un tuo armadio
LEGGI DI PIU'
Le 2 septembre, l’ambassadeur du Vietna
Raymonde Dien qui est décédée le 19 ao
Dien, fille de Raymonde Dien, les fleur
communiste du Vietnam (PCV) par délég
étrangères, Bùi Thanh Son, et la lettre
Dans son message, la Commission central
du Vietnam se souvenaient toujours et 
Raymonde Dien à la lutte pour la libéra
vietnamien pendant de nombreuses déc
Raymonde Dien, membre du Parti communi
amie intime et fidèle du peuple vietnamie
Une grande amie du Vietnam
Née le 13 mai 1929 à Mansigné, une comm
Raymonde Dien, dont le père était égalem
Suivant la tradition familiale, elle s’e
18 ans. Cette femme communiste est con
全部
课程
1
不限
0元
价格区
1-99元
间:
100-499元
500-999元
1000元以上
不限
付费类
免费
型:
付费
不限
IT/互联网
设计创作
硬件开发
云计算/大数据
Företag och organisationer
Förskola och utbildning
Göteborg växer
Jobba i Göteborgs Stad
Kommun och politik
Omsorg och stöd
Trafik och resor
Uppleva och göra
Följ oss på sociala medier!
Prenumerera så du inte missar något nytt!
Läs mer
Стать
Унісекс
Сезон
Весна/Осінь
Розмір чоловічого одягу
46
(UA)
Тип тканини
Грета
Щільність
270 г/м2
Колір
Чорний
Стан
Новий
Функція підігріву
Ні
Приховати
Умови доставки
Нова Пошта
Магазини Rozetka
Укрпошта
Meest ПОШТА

==================================================

Problem statement — Start from the line that holds "Розмір чоловічого одягу" and print each line to the end of the records exactly, leaving out everything before it.

Response area —
Розмір чоловічого одягу
46
(UA)
Тип тканини
Грета
Щільність
270 г/м2
Колір
Чорний
Стан
Новий
Функція підігріву
Ні
Приховати
Умови доставки
Нова Пошта
Магазини Rozetka
Укрпошта
Meest ПОШТА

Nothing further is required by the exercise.